Ферман медленно, со свистом выдохнул.
Я ничего не сказал. Стоял и глядел на него. Он все еще закрывал глаза руками.
— Ну, — наконец произнес Ферман, — кажется, ты еще глупее, чем я думал, если надеешься заставить меня признаться.
— В чем признаться?
— В том, что я пришил Чарли Анджелеса.
— А откуда тебе знать, что он мертв, если ты не выходил из своей спальни?

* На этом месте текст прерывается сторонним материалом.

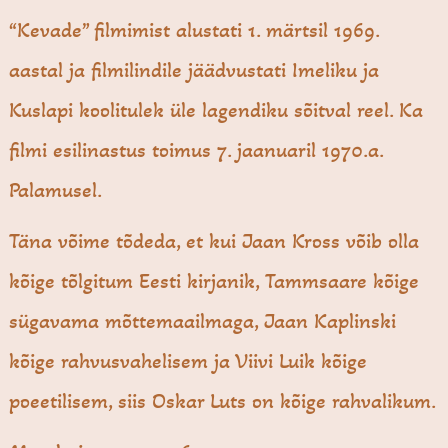
“Kevade” filmimist alustati 1. märtsil 1969.
aastal ja filmilindile jäädvustati Imeliku ja
Kuslapi koolitulek üle lagendiku sõitval reel. Ka
filmi esilinastus toimus 7. jaanuaril 1970.a.
Palamusel.
Täna võime tõdeda, et kui Jaan Kross võib olla
kõige tõlgitum Eesti kirjanik, Tammsaare kõige
sügavama mõttemaailmaga, Jaan Kaplinski
kõige rahvusvahelisem ja Viivi Luik kõige
poeetilisem, siis Oskar Luts on kõige rahvalikum.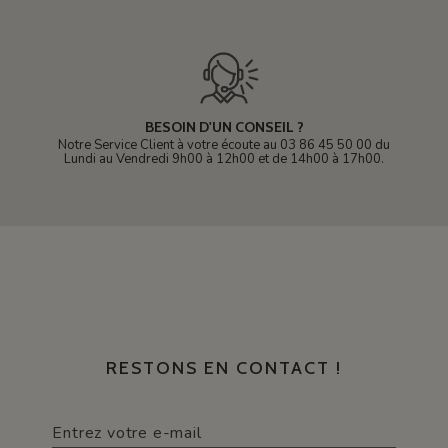
BESOIN D'UN CONSEIL ?
Notre Service Client à votre écoute au 03 86 45 50 00 du
Lundi au Vendredi 9h00 à 12h00 et de 14h00 à 17h00.
RESTONS EN CONTACT !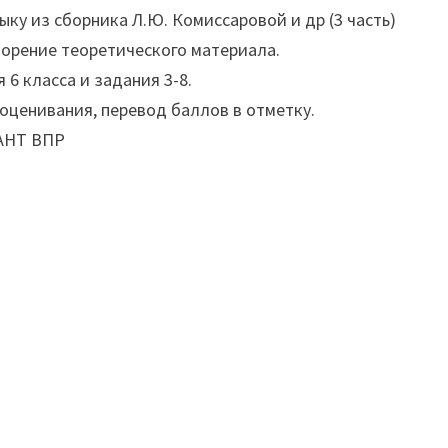
ыку из сборника Л.Ю. Комиссаровой и др (3 часть)
торение теоретического материала.
 6 класса и задания 3-8.
и оценивания, перевод баллов в отметку.
АНТ ВПР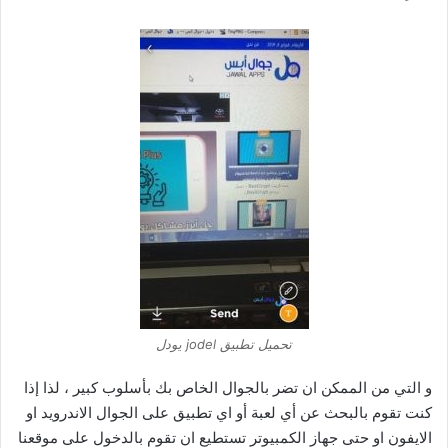
تحميل تطبيق jodel يودل
و التي من الممكن ان تضر بالجوال الخاص بك بأسلوب كبير ، لذا إذا
كنت تقوم بالبحث عن أي لعبة أو اي تطبيق على الجوال الاندرويد او
الايفون او حتى جهاز الكمبيوتر تستطيع ان تقوم بالدخول على موقعنا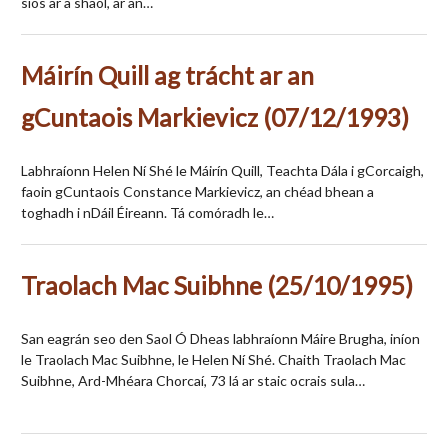
síos ar a shaol, ar an…
Máirín Quill ag trácht ar an
gCuntaois Markievicz (07/12/1993)
Labhraíonn Helen Ní Shé le Máirín Quill, Teachta Dála i gCorcaigh,
faoin gCuntaois Constance Markievicz, an chéad bhean a
toghadh i nDáil Éireann. Tá comóradh le…
Traolach Mac Suibhne (25/10/1995)
San eagrán seo den Saol Ó Dheas labhraíonn Máire Brugha, iníon
le Traolach Mac Suibhne, le Helen Ní Shé. Chaith Traolach Mac
Suibhne, Ard-Mhéara Chorcaí, 73 lá ar staic ocrais sula…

Ферман сел и, порывшись под грудой одеял, выудил маленькое полотенце. Брезгливо посмотрел на пятна на нем и швырнул в меня. Я увернулся.
— Тантрумская магия, — сказал он.
— Тантрическая, — поправил я. — Не думаю, что этот номер пройдет в суде.
— Боддеккер, ты начинаешь действовать на нервы. — Он выудил рубашку, осмотрел ее и, удостоверившись, что это его рубашка, натянул.